The first thing students saw as they filtered into Shivani Gupta’s classroom was one word—pharmily—written on the chalkboard. Gupta, a third-year PharmD candidate at the School of Pharmacy, was there to share her passion for pharmacy with first-year Rutgers students interested in healthcare careers. She hoped to not only pique their interest in the profession but maybe even welcome a few of them into the Rutgers pharmacy family—aka, the pharmily.

Gupta designed and taught the class, “Exploring Pharmacy,” as a peer instructor with First-Year Interest Group Seminars, or FIGS, a program directed by Rutgers’ Career Services. Designed to ease the transition from high school to college, FIGS are one-credit courses that introduce new students to careers across dozens of academic interest areas. “Besides classroom management and teaching strategies,” says Gupta, “I also learned how to empower others through engaging coursework.”

As a FIGS peer instructor, Gupta went through a highly selective interview process and several months of training over the spring and summer months. She designed the course herself, with guidance from Michael Toscani, research professor in the Department of Pharmacy Practice and Administration and the fellowship director of the Rutgers Institute for Pharmaceutical Industry Fellowships.

“Shivani did a great job,” affirms Toscani, “by creatively initiating and delivering a pharmacy curriculum into the FIGS program. Her work has made an impact within our pharmacy community and brings further attention to our PharmD program from the larger Rutgers community.”

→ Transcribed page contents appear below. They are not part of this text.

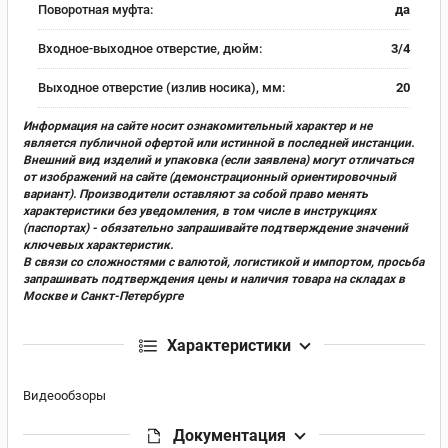
Поворотная муфта:
да
Входное-выходное отверстие, дюйм:
3/4
Выходное отверстие (излив носика), мм:
20
Информация на сайте носит ознакомительный характер и не
является публичной офертой или истинной в последней инстанции.
Внешний вид изделий и упаковка (если заявлена) могут отличаться
от изображений на сайте (демонстрационный ориентировочный
вариант). Производители оставляют за собой право менять
характеристики без уведомления, в том числе в инструкциях
(паспортах) - обязательно запрашивайте подтверждение значений
ключевых характеристик.
В связи со сложностями с валютой, логистикой и импортом, просьба
запрашивать подтверждения цены и наличия товара на складах в
Москве и Санкт-Петербурге
Характеристики
Видеообзоры
Документация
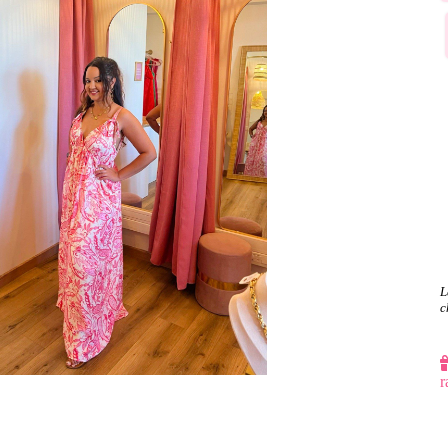
L
c
r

Her course, taught this past fall, introduced students to the pharmacy profession and the critical roles pharmacists play in community, hospital, and industry settings. A highlight for her students was a tour of the pharmacy building and its state-of-the-art simulation labs. Gupta also guided students through Rutgers’ academic and career resources and taught job-search skills like résumé writing, all while helping them to connect with a network of other first-year students and pharmacy professionals.

Overall, the FIGS experience, Gupta says, “confirmed that I enjoy advocating for our pharmacy profession and hope to incorporate academia in some capacity in my future career.”

Gupta’s skill as a teacher and an advocate is clear in the testimony of a student who enrolled in her class by mistake. On making her FIGS selection, this psychology major inadvertently checked “pharmacy” instead of the interest area listed below it: philosophy. Encouraged and supported by Gupta, she chose to stay in the class, and, before long, it became her favorite course on her schedule.

“I never asked to get adopted by a pharmacy class,” wrote Gupta’s accidental pharmacy student, “but I’ve never been more grateful to be part of the pharmily.”